Investment Planning Flashcards
Unsystematic Risk
Known as diversifiable risk, may also be referred to in some reference books as non-systematic risk.
- Business risk: Refers to the nature of the firm’s operation (ie: possibility of loss due to new technology)
- Finanical risk: Refers to how the firm finances it assets (ie: popssibility of loss due to heave debt financing)
Systematic Risk
Also know as non-diversifiable risk. This part of the risk is inescapable because no matter how well an investor diversifies, the risk of the overall market cannot be avoided.
Types of Systematic Risk
“P R I M E”
Purchasing power risk: Loss od purchasing power through inflation
Reinvestment rate risk: risk that proceeds available for reinvestment must be reinvested at a lower interest rate than the instrument that generated the proceeds
Interest rate risk: risk that a change in interest rates will cause the market value of the fixed income security to fail
Market risk: risk of the overall market
Exchange risk: rosk associated with changes in the value of currency
FDIC Insured Accounts
(per bank/per type of account)
Individual $250K
Joint $250k
Trust (per beneficiary) $250k
IRA/Keogh $250k
The Yield Ladder
Y M C A
Discounted Bonds
Yields higher than coupon
Yield to call
Yield to Maturity
Current Yield
Nominal Yield (Annual Coupon Rate)
Current Yield
Yield to Maturity
Yield to Call
Yields lower than coupon
Premium Bonds
EE Bonds
- Non-marketable, nontransferable, cannot be used as collateral
- Sold at face value
- Interest rate bassed on the 10-year Treasury note yields
- Fixed interest rate that is in effect at the time of purchase
- Subject to federal taxation when redeeemed (unless used as education bonds)
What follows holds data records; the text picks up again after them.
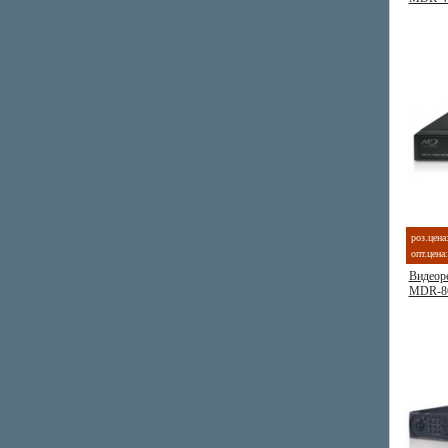
роз.цена
опт.цена:
Видеоре
MDR-8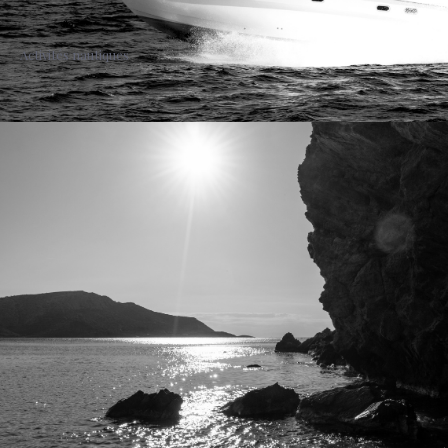
Activités nautiques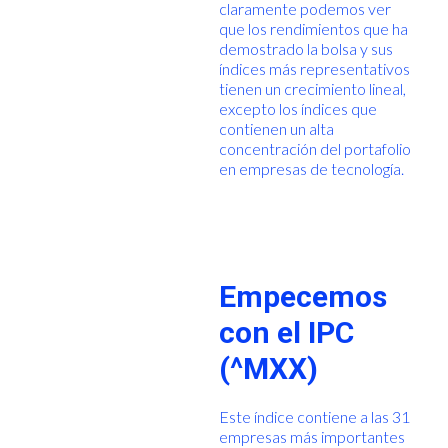
claramente podemos ver
que los rendimientos que ha
demostrado la bolsa y sus
índices más representativos
tienen un crecimiento lineal,
excepto los índices que
contienen un alta
concentración del portafolio
en empresas de tecnología.
Empecemos
con el IPC
(^MXX)
Este índice contiene a las 31
empresas más importantes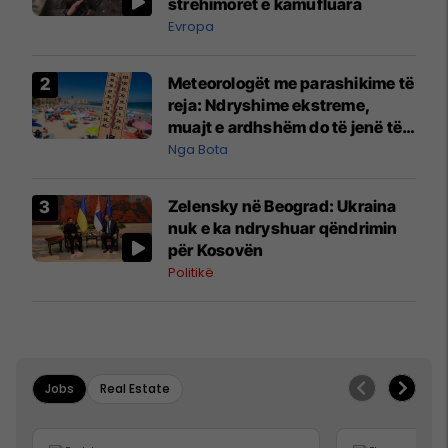
strehimoret e kamufluara
Evropa
Meteorologët me parashikime të
reja: Ndryshime ekstreme,
muajt e ardhshëm do të jenë të
pazakontë
Nga Bota
Zelensky në Beograd: Ukraina
nuk e ka ndryshuar qëndrimin
për Kosovën
Politikë
Jobs
Real Estate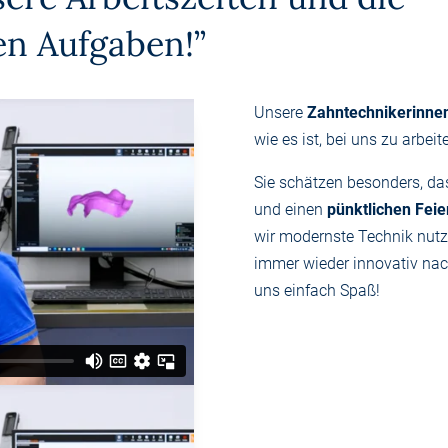
en Aufgaben!”
Unsere
Zahntechnikerinnen
wie es ist, bei uns zu arbeit
Sie schätzen besonders, da
und einen
pünktlichen Fei
wir modernste Technik nutz
immer wieder innovativ na
uns einfach Spaß!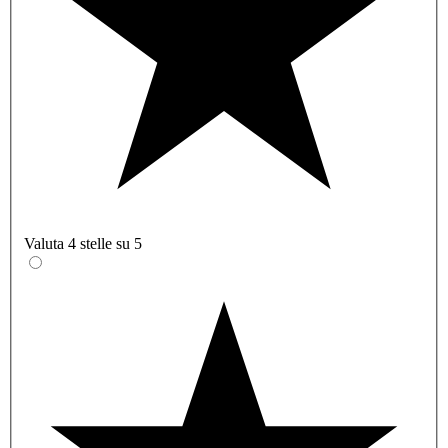
Valuta 4 stelle su 5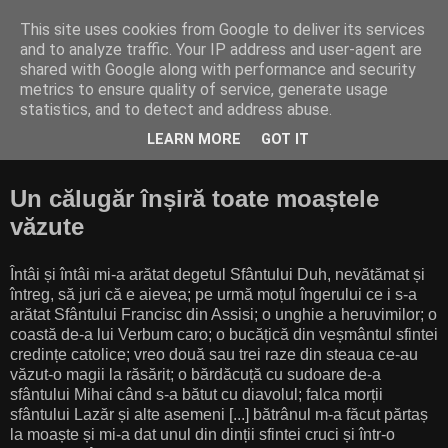
This site uses cookies from Google to deliver its services
Cititor amator
and to analyze traffic. Your IP address and user-agent are
shared with Google along with performance and security
metrics to ensure quality of service, generate usage
"Finally, from so little sleeping and so much reading, his
statistics, and to detect and address abuse.
brain dried up and he went completely out of his mind.”
LEARN MORE
GOT IT
(Miguel de Cervantes Saavedra, Don Quixote)
Un călugăr înșiră toate moaștele
văzute
Întâi și întâi mi-a arătat degetul Sfântului Duh, nevătămat și
întreg, să juri că e aievea; pe urmă moțul îngerului ce i s-a
arătat Sfântului Francisc din Assisi; o unghie a heruvimilor; o
coastă de-a lui Verbum caro; o bucățică din veșmântul sfintei
credințe catolice; vreo două sau trei raze din steaua ce-au
văzut-o magii la răsărit; o bărdăcuță cu sudoare de-a
sfântului Mihai când s-a bătut cu diavolul; falca morții
sfântului Lazăr și alte asemeni [...] bătrânul m-a făcut părtaș
la moaște și mi-a dat unul din dinții sfintei cruci și într-o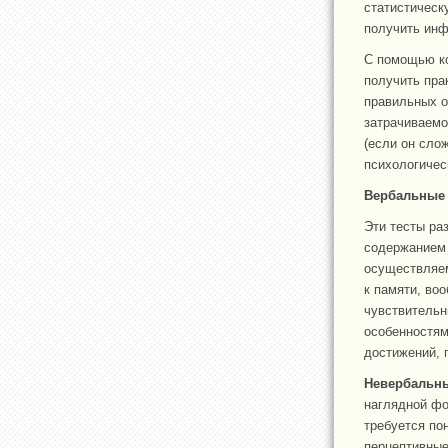
статистическ
получить инф
С помощью ко
получить пра
правильных о
затрачиваемо
(если он сло
психологичес
Вербальные 
Эти тесты ра
содержанием 
осуществляем
к памяти, во
чувствительн
особенностям
достижений, 
Невербальны
наглядной фо
требуется по
перцептивные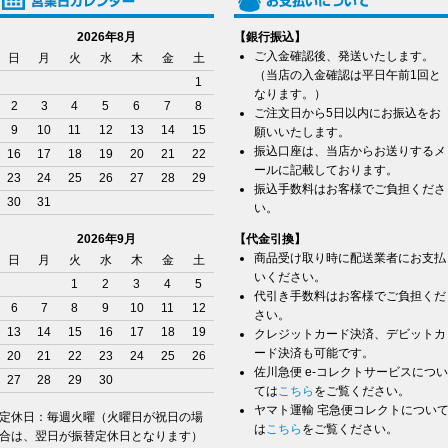
2026年8月
【銀行振込】
ご入金確認後、発送いたします。
日
月
火
水
木
金
土
（当店の入金確認は平日午前1回と
1
なります。）
2
3
4
5
6
7
8
ご注文日から5日以内にお振込をお
9
10
11
12
13
14
15
願いいたします。
振込口座は、当店からお送りするメ
16
17
18
19
20
21
22
ールに記載しております。
23
24
25
26
27
28
29
振込手数料はお客様でご負担くださ
30
31
い。
2026年9月
【代金引換】
商品受け取り時に配送業者にお支払
日
月
火
水
木
金
土
いください。
1
2
3
4
5
代引き手数料はお客様でご負担くだ
6
7
8
9
10
11
12
さい。
13
14
15
16
17
18
19
クレジットカード決済、デビットカ
ード決済も可能です。
20
21
22
23
24
25
26
佐川急便 e-コレクトサービスについ
27
28
29
30
ては
こちら
をご覧ください。
ヤマト運輸 宅急便コレクトについ
定休日：毎週火曜（火曜日が祝日の場
は
こちら
をご覧ください。
合は、翌日が振替定休日となります）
- Not subject to state or local taxes
I Bonds
- Non-marketable, nontransferable, cannot be used for collateral
- Sold at face value
- Interest rate is composed of two parts
- a fixed base rate (remains the same for the life of the bond)
- an inflation adjustment (adjusted every six months)
- Subject to federal taxation when redeemed (unless used as education bonds)
- Not subjet to state or local taxes
Types of Municipal Securities
General obligation bonds: backed by the full faith, credit and taxing power of the issuer. GO Bonds are generally considered the safest typr of municipla credit.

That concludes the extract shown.